# Thermografie von Elektroanlagen



## dr schwob (20 März 2009)

Hallo Zusammen,
hat einer von euch erfahrung in der Thermografie von Elektroanlagen?

Ich habe mit einer Fluke Ti 10 aufnahmen gemacht (den ich leihweise von meinem Ausendienstvertreter des Großhandels bekam), es sind recht interessante bilder dabei.

Kennt sich einer von euch damit aus? Weis jemand welche werte zu beachten sind und wie die Bilder unter welchen kriterien und Vorrausetzungen zu bewerten sind, gibt es Vorgaben oder Richtlinien?

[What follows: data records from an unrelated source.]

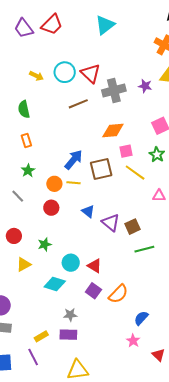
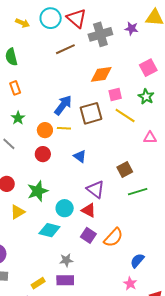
purple triangle: (111, 222) -> (96, 189), moved
green star: (45, 244) -> (38, 191), size x1.5

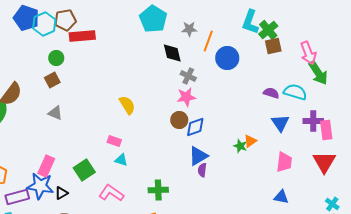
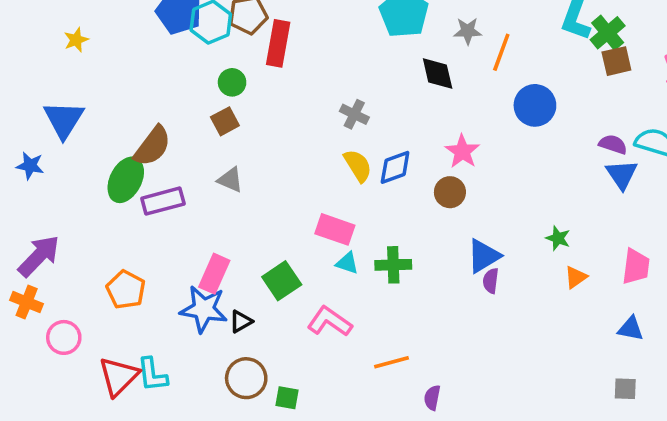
red rectangle: (82, 36) -> (278, 43), turned -75
blue circle: (227, 58) -> (535, 105), moved
gray cross: (188, 76) -> (354, 114), moved
pink star: (186, 97) -> (462, 151), turned -30
blue triangle: (280, 123) -> (622, 174), moved
blue diamond: (195, 127) -> (395, 167), moved
pink rectangle: (114, 141) -> (335, 229), size x1.5
orange triangle: (250, 141) -> (576, 277), moved
green cross: (158, 190) -> (393, 265), moved
purple rectangle: (17, 197) -> (163, 201), moved

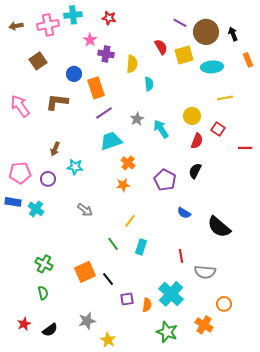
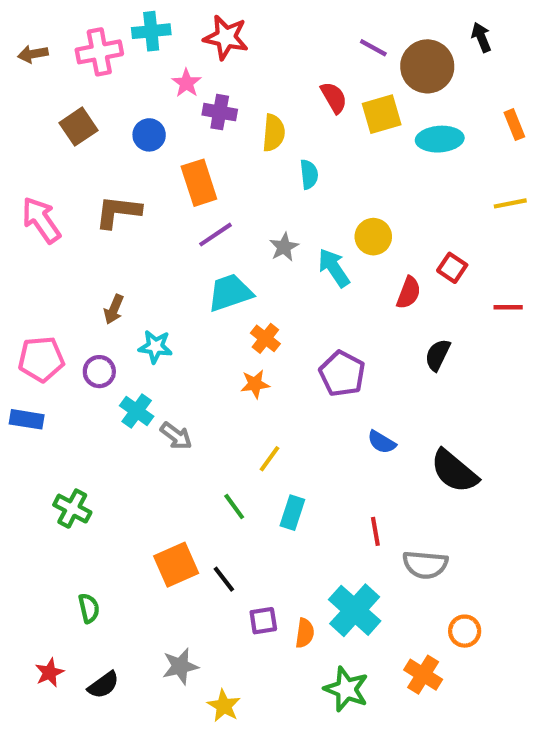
red star: (109, 18) -> (226, 37), size x1.5
black arrow: (233, 34) -> (481, 37), moved
blue circle: (74, 74) -> (149, 135), moved
yellow line: (225, 98) -> (510, 203), moved
yellow circle: (192, 116) -> (373, 237), moved
black semicircle: (195, 171) -> (438, 355), moved
cyan cross: (36, 209) -> (137, 411), moved
green cross: (44, 264) -> (72, 509), moved

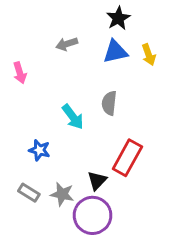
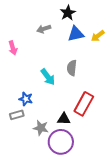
black star: (118, 18) -> (68, 13), moved
yellow arrow: (149, 55) -> (98, 36), turned 72
black triangle: (97, 181) -> (64, 119), turned 48
gray rectangle: (29, 193) -> (17, 115), moved, turned -48

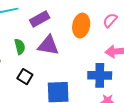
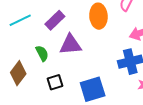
black square: (25, 77) -> (55, 82), turned -35

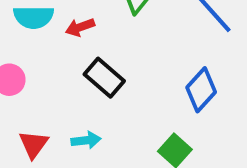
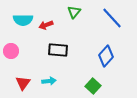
black rectangle: (104, 78) -> (58, 50), turned -36

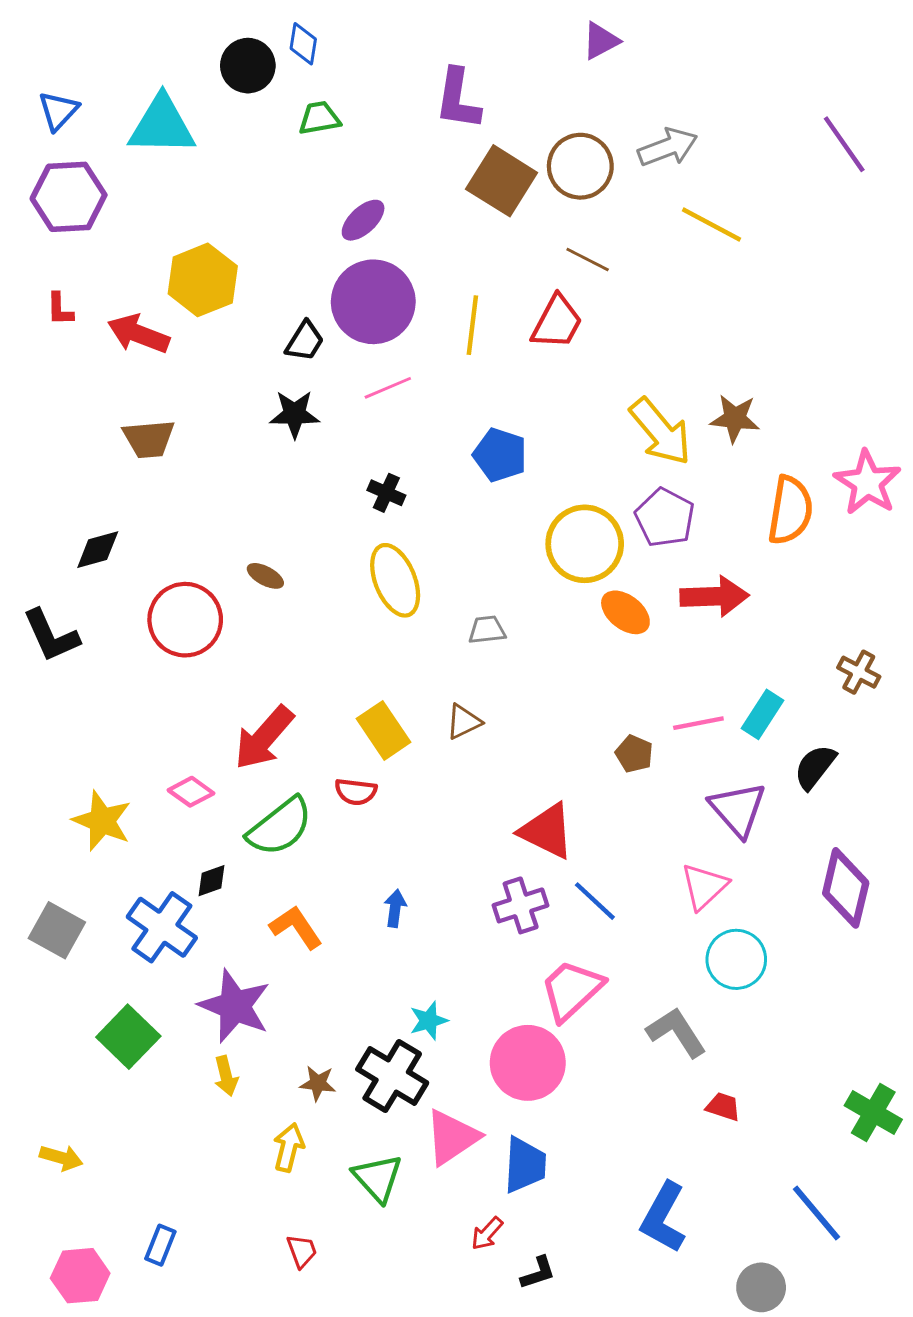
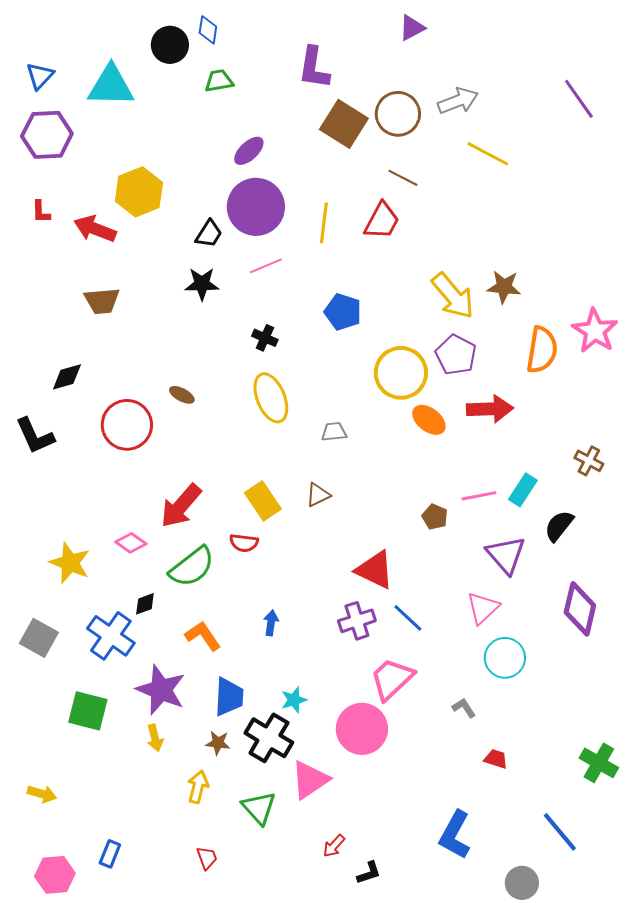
gray L-shape: (677, 1032) -> (464, 708), size x0.6
green square: (128, 1037) -> (88, 711), turned -30
blue trapezoid: (525, 1165) -> (229, 697), moved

Wäre dankbar für Informationen.


Grüße


----------



## wincc (20 März 2009)

dr schwob schrieb:


> Hallo Zusammen,
> hat einer von euch erfahrung in der Thermografie von Elektroanlagen?
> 
> Ich habe mit einer Fluke Ti 10 aufnahmen gemacht (den ich leihweise von meinem Ausendienstvertreter des Großhandels bekam), es sind recht interessante bilder dabei.
> ...




Also wir lassen jährlich im wechsel alle unterverteilungen bzw Niederspannungsverteilungen und Maschinen per thermografie überprüfen

macht bei uns das große S... mit auswertung 

es werden die baugruppen per thermografie beobachtet bei auffälligen klemmstellen bzw kontakten oder ählichem werden dann nennstrom und aktueller strom notiert und das ganze dann thermografisch abfotografiert.

danach findet beim großen S eine auswertung statt

und wir bekommen das ganze dann und beheben die fehler


----------



## Sockenralf (21 März 2009)

Hallo,

wir haben auch überlegt, das Ganze extern machen zu lassen, sind dann aber zu dem Entschluß gekommen, daß die Investition in eine Kamera und die Schulung eines MA eine recht feine Sache ist.

So nach und nach kommen immer mehr Anwendungsfälle, in denen uns unsere Kamera nützliche Hilfe leistet (z. B. überprüfen wir nun regelmäßig die Kondensatableiter in unserem Dampfnetz).


MfG


----------